[Entries taken from a collection]
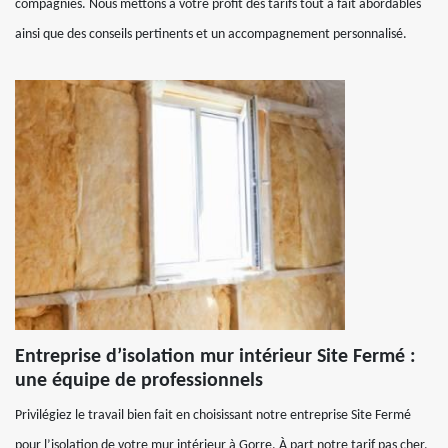
compagnies. Nous mettons à votre profit des tarifs tout à fait abordables
ainsi que des conseils pertinents et un accompagnement personnalisé.
Entreprise d’isolation mur intérieur Site Fermé :
une équipe de professionnels
Privilégiez le travail bien fait en choisissant notre entreprise Site Fermé
pour l’isolation de votre mur intérieur à Gorre. À part notre tarif pas cher,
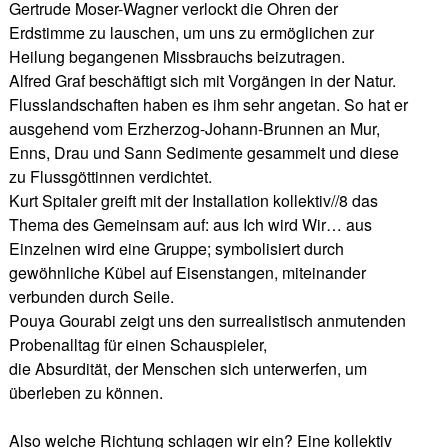
Gertrude Moser-Wagner verlockt die Ohren der
Erdstimme zu lauschen, um uns zu ermöglichen zur
Heilung begangenen Missbrauchs beizutragen.
Alfred Graf beschäftigt sich mit Vorgängen in der Natur.
Flusslandschaften haben es ihm sehr angetan. So hat er
ausgehend vom Erzherzog-Johann-Brunnen an Mur,
Enns, Drau und Sann Sedimente gesammelt und diese
zu Flussgöttinnen verdichtet.
Kurt Spitaler greift mit der Installation kollektiv//8 das
Thema des Gemeinsam auf: aus Ich wird Wir… aus
Einzelnen wird eine Gruppe; symbolisiert durch
gewöhnliche Kübel auf Eisenstangen, miteinander
verbunden durch Seile.
Pouya Gourabi zeigt uns den surrealistisch anmutenden
Probenalltag für einen Schauspieler,
die Absurdität, der Menschen sich unterwerfen, um
überleben zu können.
Also welche Richtung schlagen wir ein? Eine kollektiv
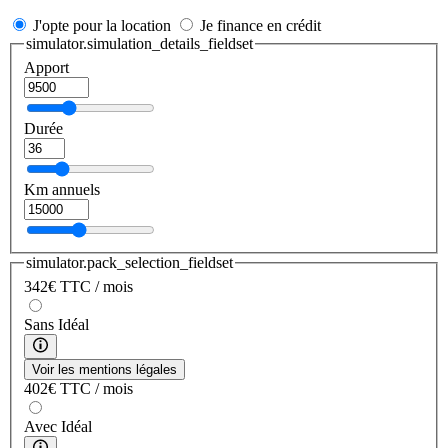
J'opte pour la location
Je finance en crédit
simulator.simulation_details_fieldset
Apport
Durée
Km annuels
simulator.pack_selection_fieldset
342
€
TTC / mois
Sans Idéal
Voir les mentions légales
402
€
TTC / mois
Avec Idéal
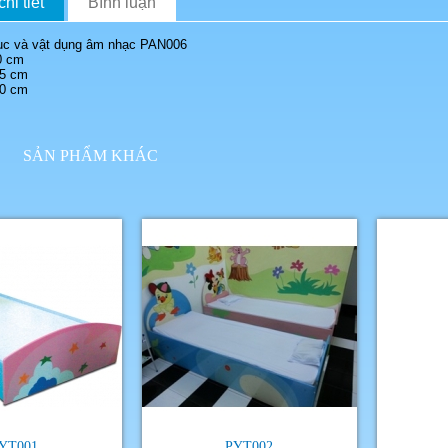
hi tiết
Bình luận
hục và vật dụng âm nhạc PAN006
0 cm
 cm
 cm
SẢN PHẨM KHÁC
YT001
PYT002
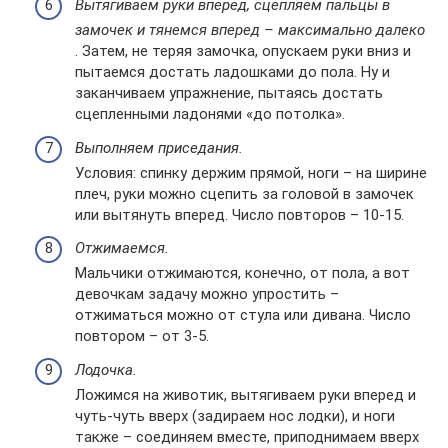
Вытягиваем руки вперед, сцепляем пальцы в
замочек и тянемся вперед – максимально далеко
. Затем, не теряя замочка, опускаем руки вниз и
пытаемся достать ладошками до пола. Ну и
заканчиваем упражнение, пытаясь достать
сцепленными ладонями «до потолка».
Выполняем приседания.
Условия: спинку держим прямой, ноги – на ширине
плеч, руки можно сцепить за головой в замочек
или вытянуть вперед. Число повторов – 10-15.
Отжимаемся.
Мальчики отжимаются, конечно, от пола, а вот
девочкам задачу можно упростить –
отжиматься можно от стула или дивана. Число
повтором – от 3-5.
Лодочка.
Ложимся на животик, вытягиваем руки вперед и
чуть-чуть вверх (задираем нос лодки), и ноги
также – соединяем вместе, приподнимаем вверх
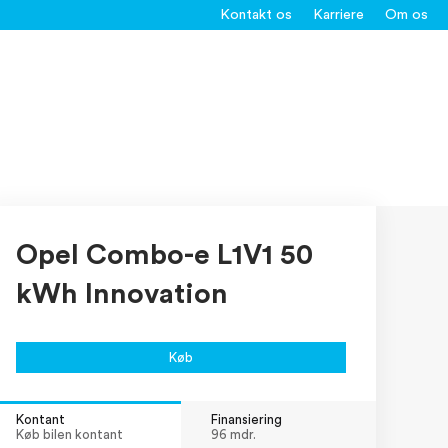
Kontakt os
Karriere
Om os
Opel Combo-e L1V1 50
kWh Innovation
Køb
Kontant
Finansiering
Køb bilen kontant
96 mdr.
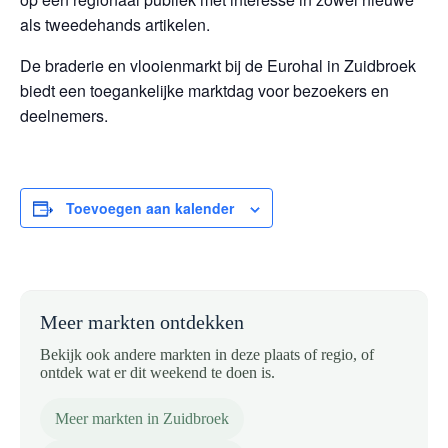
als tweedehands artikelen.
De braderie en vlooienmarkt bij de Eurohal in Zuidbroek
biedt een toegankelijke marktdag voor bezoekers en
deelnemers.
Toevoegen aan kalender
Meer markten ontdekken
Bekijk ook andere markten in deze plaats of regio, of
ontdek wat er dit weekend te doen is.
Meer markten in Zuidbroek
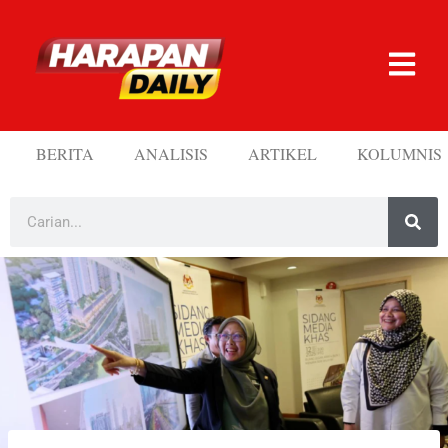
BERITA
ANALISIS
ARTIKEL
KOLUMNIS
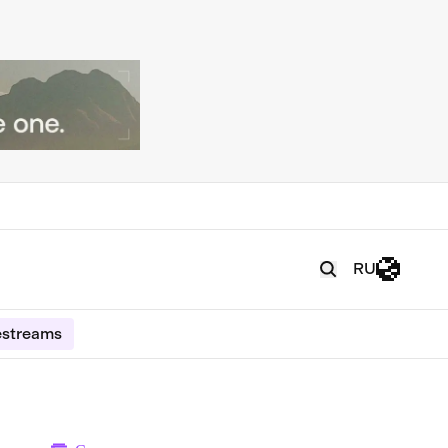
RU
estreams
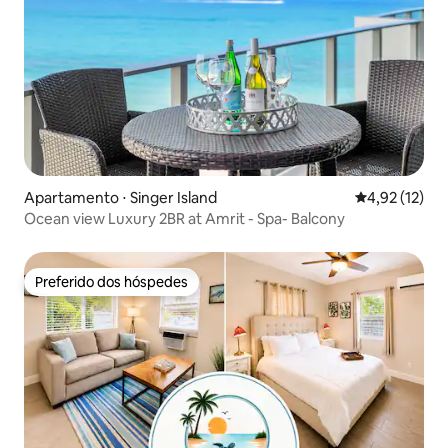
Apartamento ⋅ Singer Island
4,92 de uma a
4,92 (12)
Ocean view Luxury 2BR at Amrit - Spa- Balcony
Preferido dos hóspedes
Preferido dos hóspedes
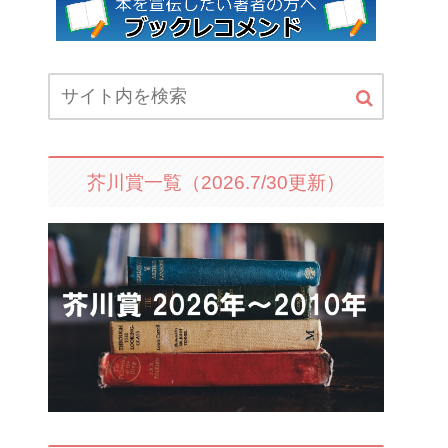
芥川賞一覧（2026.7/30更新）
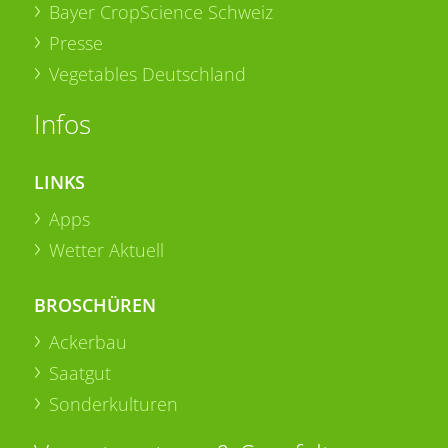
Bayer CropScience Schweiz
Presse
Vegetables Deutschland
Infos
LINKS
Apps
Wetter Aktuell
BROSCHÜREN
Ackerbau
Saatgut
Sonderkulturen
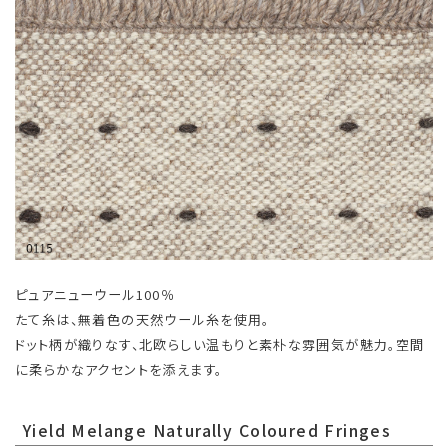
ピュアニューウール100％
たて糸は、無着色の天然ウール糸を使用。
ドット柄が織りなす、北欧らしい温もりと素朴な雰囲気が魅力。空間
に柔らかなアクセントを添えます。
Yield Melange Naturally Coloured Fringes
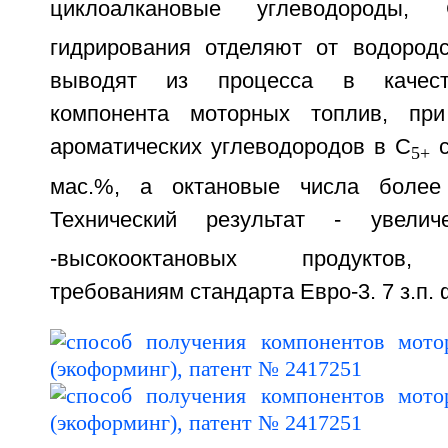
циклоалкановые углеводороды,
гидрирования отделяют от водород
выводят из процесса в качеств
компонента моторных топлив, пр
ароматических углеводородов в С
с
5+
мас.%, а октановые числа более
Технический результат - увели
-высокооктановых продуктов, 
требованиям стандарта Евро-3. 7 з.п. ф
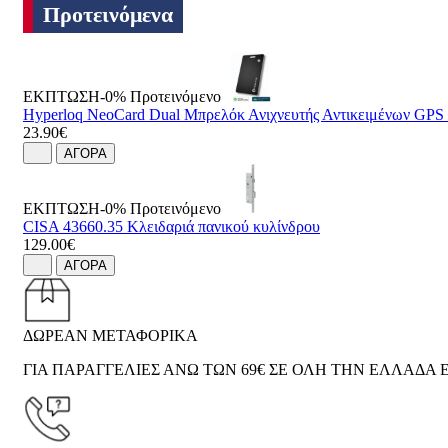
Προτεινόμενα
ΕΚΠΤΩΣΗ-0%
Προτεινόμενο
Hyperloq NeoCard Dual Μπρελόκ Ανιχνευτής Αντικειμένων GP
23.90€
ΑΓΟΡΑ
ΕΚΠΤΩΣΗ-0%
Προτεινόμενο
CISA 43660.35 Κλειδαριά πανικού κυλίνδρου
129.00€
ΑΓΟΡΑ
ΔΩΡΕΑΝ ΜΕΤΑΦΟΡΙΚΑ
ΓΙΑ ΠΑΡΑΓΓΕΛΙΕΣ ΑΝΩ ΤΩΝ 69€ ΣΕ ΟΛΗ ΤΗΝ ΕΛΛΑΔΑ Ε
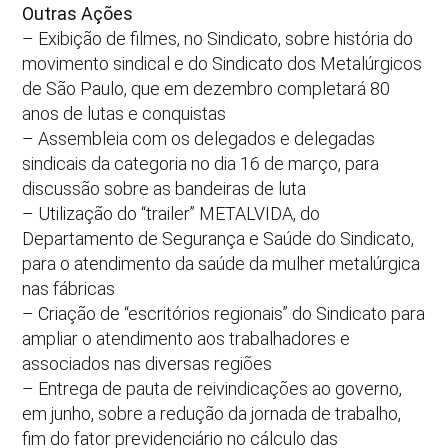
Outras Ações
– Exibição de filmes, no Sindicato, sobre história do
movimento sindical e do Sindicato dos Metalúrgicos
de São Paulo, que em dezembro completará 80
anos de lutas e conquistas
– Assembleia com os delegados e delegadas
sindicais da categoria no dia 16 de março, para
discussão sobre as bandeiras de luta
– Utilização do “trailer” METALVIDA, do
Departamento de Segurança e Saúde do Sindicato,
para o atendimento da saúde da mulher metalúrgica
nas fábricas
– Criação de “escritórios regionais” do Sindicato para
ampliar o atendimento aos trabalhadores e
associados nas diversas regiões
– Entrega de pauta de reivindicações ao governo,
em junho, sobre a redução da jornada de trabalho,
fim do fator previdenciário no cálculo das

# Task to complete:
Whatever lies between the line containing "associados nas diversas regiões" and the final line above, both included, must be returned exactly.

# Expected output:
associados nas diversas regiões
– Entrega de pauta de reivindicações ao governo,
em junho, sobre a redução da jornada de trabalho,
fim do fator previdenciário no cálculo das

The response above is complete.